Learn more about our exhibition schedule here, and connect with us on Facebook, Twitter and Pinterest for daily gallery news.

MORANG AND FRIENDS: The Fire

Santa Fe Master Alfred Morang- Matthews Gallery Blog

Alfred Morang’s life ended with a fire. That’s where the story of our upcoming exhibition begins.

It was a frigid January evening in 1958, and Morang was up late at Claude’s Tavern. The saloon was on Canyon Road’s 600 block, just down the street from Matthews Gallery. Its owner Claude was a burly woman known for ejecting unruly patrons by slinging them over her shoulder. She presided over a wild scene: legend has it someone once rode a horse straight through the bar.

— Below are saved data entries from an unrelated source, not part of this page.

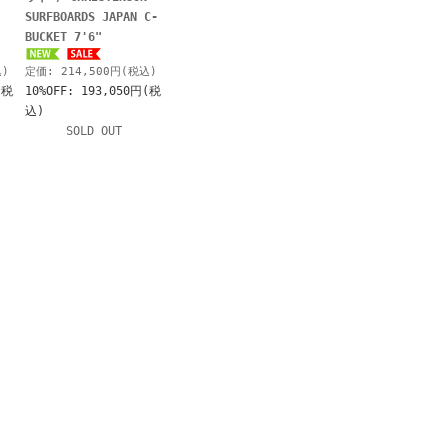
SURFBOARDS JAPAN C-
BUCKET 7'6"
込)
定価: 214,500円(税込)
(税
10%OFF: 193,050円(税
込)
SOLD OUT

Alfred Morang- Dancers at Midnight- Matthews Gallery Blog

This was a fitting final evening for Morang. Claude’s was one of his favorite haunts, a place that still captured the dwindling spirit of his legendary house parties of the 1930’s and 40’s. Back then, he and his wife Dorothy were the toast of the Santa Fe art colony. Morang was a revered painter, art teacher, art critic and radio personality. His impressionistic paintings of colorful soirées filled with dancing ‘Ladies of the Evening’ and skeletal gentlemen had earned him the nickname ‘Santa Fe’s Toulouse’.

Morang’s studio apartment was directly behind Claude’s, and he returned there around midnight. It was a tiny space so packed with canvases that you could barely navigate it. Sometimes the heating broke, and when it snowed Morang would haphazardly pin a muslin cloth over the open skylight.

At around 1:30 am, smoke filled the air. Here’s Santa Fe artist Drew Bacigalupa‘s account of what happened next:

I was in the neighborhood bar the night his house caught fire. An old army buddy from Chicago had come to town and wanted to down cognac while viewing local color. There wasn’t much to view. It was a bitterly cold night, the streets deserted, the bar almost empty and quite cheerless. My bachelor friend dredged up memories of a thousand other cafes in France and Germany while my thoughts strayed to demands at home. Three weary women at the other end of the long bar seemed to be nowhere waiting for nothing.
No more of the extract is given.